DATA TO PROCESS:

»»

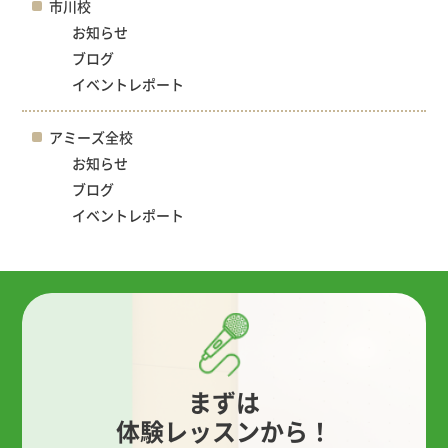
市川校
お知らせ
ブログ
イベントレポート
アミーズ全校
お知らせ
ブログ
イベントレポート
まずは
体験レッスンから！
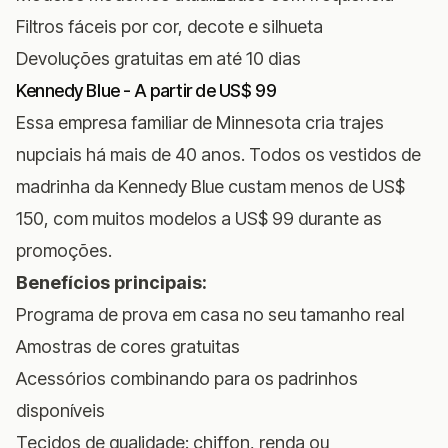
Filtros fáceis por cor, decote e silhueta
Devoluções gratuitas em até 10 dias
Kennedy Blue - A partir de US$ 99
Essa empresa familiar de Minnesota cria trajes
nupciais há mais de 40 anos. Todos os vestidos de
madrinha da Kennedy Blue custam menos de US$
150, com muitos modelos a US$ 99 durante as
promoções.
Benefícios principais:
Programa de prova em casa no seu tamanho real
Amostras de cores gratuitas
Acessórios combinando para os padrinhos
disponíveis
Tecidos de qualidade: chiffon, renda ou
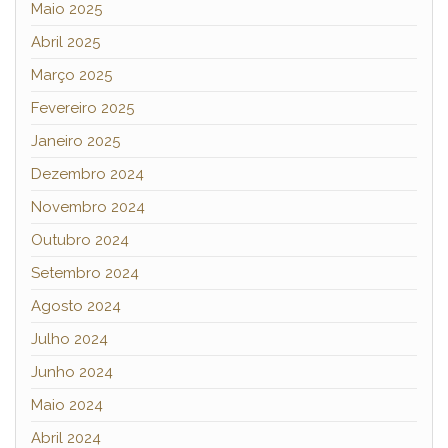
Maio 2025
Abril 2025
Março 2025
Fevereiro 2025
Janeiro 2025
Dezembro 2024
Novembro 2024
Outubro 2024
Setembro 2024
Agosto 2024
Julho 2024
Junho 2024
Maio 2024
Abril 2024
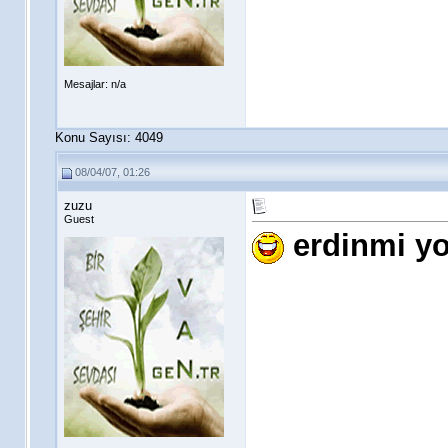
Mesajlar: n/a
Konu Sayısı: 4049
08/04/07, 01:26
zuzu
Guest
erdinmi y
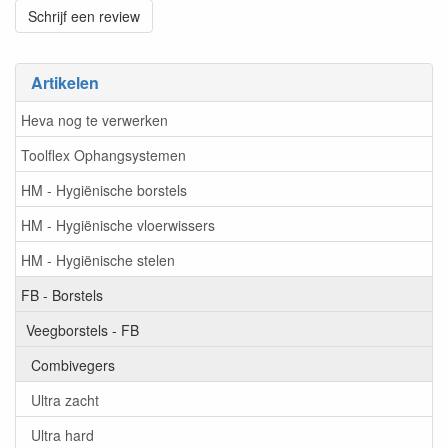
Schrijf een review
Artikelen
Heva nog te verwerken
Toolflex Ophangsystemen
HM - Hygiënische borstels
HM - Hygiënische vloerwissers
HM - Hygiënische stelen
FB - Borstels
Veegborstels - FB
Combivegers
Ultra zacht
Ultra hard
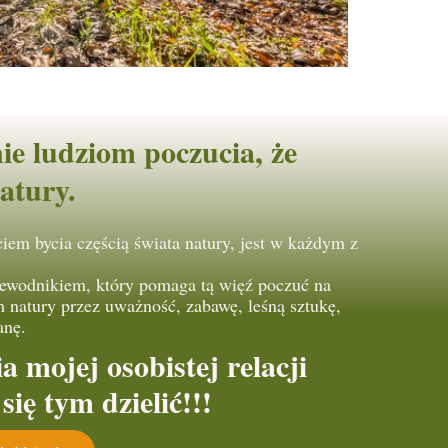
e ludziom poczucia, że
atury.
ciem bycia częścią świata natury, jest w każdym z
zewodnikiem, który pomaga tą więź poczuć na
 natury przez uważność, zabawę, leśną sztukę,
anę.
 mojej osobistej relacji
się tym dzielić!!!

««

Repeat the material verbatim. Do not carry over any picture.

WRITTEN ANSWER:
市川校
お知らせ
ブログ
イベントレポート
アミーズ全校
お知らせ
ブログ
イベントレポート
まずは
体験レッスンから！
Filtros fáceis por cor, decote e silhueta
Devoluções gratuitas em até 10 dias
Kennedy Blue - A partir de US$ 99
Essa empresa familiar de Minnesota cria trajes
nupciais há mais de 40 anos. Todos os vestidos de
madrinha da Kennedy Blue custam menos de US$
150, com muitos modelos a US$ 99 durante as
promoções.
Benefícios principais:
Programa de prova em casa no seu tamanho real
Amostras de cores gratuitas
Acessórios combinando para os padrinhos
disponíveis
Tecidos de qualidade: chiffon, renda ou
Maio 2025
Abril 2025
Março 2025
Fevereiro 2025
Janeiro 2025
Dezembro 2024
Novembro 2024
Outubro 2024
Setembro 2024
Agosto 2024
Julho 2024
Junho 2024
Maio 2024
Abril 2024
Mesajlar: n/a
Konu Sayısı: 4049
08/04/07, 01:26
zuzu
Guest
erdinmi y
Schrijf een review
Artikelen
Heva nog te verwerken
Toolflex Ophangsystemen
HM - Hygiënische borstels
HM - Hygiënische vloerwissers
HM - Hygiënische stelen
FB - Borstels
Veegborstels - FB
Combivegers
Ultra zacht
Ultra hard
e ludziom poczucia, że
atury.
ciem bycia częścią świata natury, jest w każdym z
zewodnikiem, który pomaga tą więź poczuć na
 natury przez uważność, zabawę, leśną sztukę,
anę.
 mojej osobistej relacji
się tym dzielić!!!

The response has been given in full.